Lebenslange Haft für Mann gefordert, der Musiker wegen eines Musikwunsches in Kadıköy tötete
In Kadıköy wurde Anklage gegen einen Angeklagten erhoben, der den Musiker Cihan Aymaz erstochen hat, weil dieser das gewünschte Lied nicht spielen wollte; es wird eine lebenslange Haftstrafe gefordert.
İHA
Am 2. Mai 2023 näherte sich Mehmet Caymaz in Kadıköy dem 30-jährigen Cihan Aymaz und forderte ihn auf, ein Volkslied zu spielen. Als Aymaz ablehnte, kam es zu einem Streit zwischen den beiden. Mehmet Caymaz (32) stach daraufhin mit einem Messer, das er bei sich trug, auf Cihan Aymaz ein und verletzte ihn tödlich an der Brust. Die Ermittlungen gegen den nach dem Vorfall festgenommenen Caymaz wurden nun abgeschlossen.

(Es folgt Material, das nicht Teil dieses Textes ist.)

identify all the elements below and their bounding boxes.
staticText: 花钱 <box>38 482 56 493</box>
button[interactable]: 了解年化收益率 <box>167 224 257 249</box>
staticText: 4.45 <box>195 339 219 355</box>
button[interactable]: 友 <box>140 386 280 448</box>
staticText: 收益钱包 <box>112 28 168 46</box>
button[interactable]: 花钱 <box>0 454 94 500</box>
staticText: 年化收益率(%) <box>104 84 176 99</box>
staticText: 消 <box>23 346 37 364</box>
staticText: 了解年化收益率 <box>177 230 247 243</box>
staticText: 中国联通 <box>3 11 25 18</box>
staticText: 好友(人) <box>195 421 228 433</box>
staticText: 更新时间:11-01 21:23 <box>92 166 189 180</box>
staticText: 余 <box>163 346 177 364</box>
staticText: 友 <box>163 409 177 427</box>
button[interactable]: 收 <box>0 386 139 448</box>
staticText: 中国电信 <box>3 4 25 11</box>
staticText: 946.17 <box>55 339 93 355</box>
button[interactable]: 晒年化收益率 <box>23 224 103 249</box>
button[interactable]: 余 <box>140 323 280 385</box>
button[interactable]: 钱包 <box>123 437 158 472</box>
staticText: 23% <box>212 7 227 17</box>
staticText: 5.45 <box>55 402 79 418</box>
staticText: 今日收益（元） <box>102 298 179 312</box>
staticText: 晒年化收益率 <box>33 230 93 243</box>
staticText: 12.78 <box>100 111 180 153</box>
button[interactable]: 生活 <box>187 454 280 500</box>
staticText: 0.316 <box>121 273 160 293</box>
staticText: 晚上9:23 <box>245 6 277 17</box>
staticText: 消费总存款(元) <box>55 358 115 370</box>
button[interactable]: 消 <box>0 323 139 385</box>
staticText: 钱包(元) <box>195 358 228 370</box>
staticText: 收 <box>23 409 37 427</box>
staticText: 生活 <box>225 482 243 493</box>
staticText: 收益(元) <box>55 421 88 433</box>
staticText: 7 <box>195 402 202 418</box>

MIT TASCHENMESSER ANGEGRIFFEN
In der von der Generalstaatsanwaltschaft der anatolischen Seite erstellten Anklageschrift wurde festgehalten, dass Mehmet Caymaz an den Ort des Geschehens kam, seine Getränkeflasche abstellte und den Verstorbenen Cihan lautstark aufforderte, ein Lied zu spielen. Nachdem der Verstorbene den Verdächtigen zur Ruhe ermahnt und versprochen hatte, das gewünschte Lied zu spielen, habe der Verdächtige Mehmet das von ihm mitgeführte Taschenmesser gezogen und Beleidigungen ausgestoßen. In der Anklageschrift wird beschrieben, dass Caymaz den Verstorbenen zunächst am Hals und anschließend im Brustbereich verletzte. Durch das Stoßen des Verdächtigen sei der Verstorbene ins Meer gefallen und später im Krankenhaus verstorben.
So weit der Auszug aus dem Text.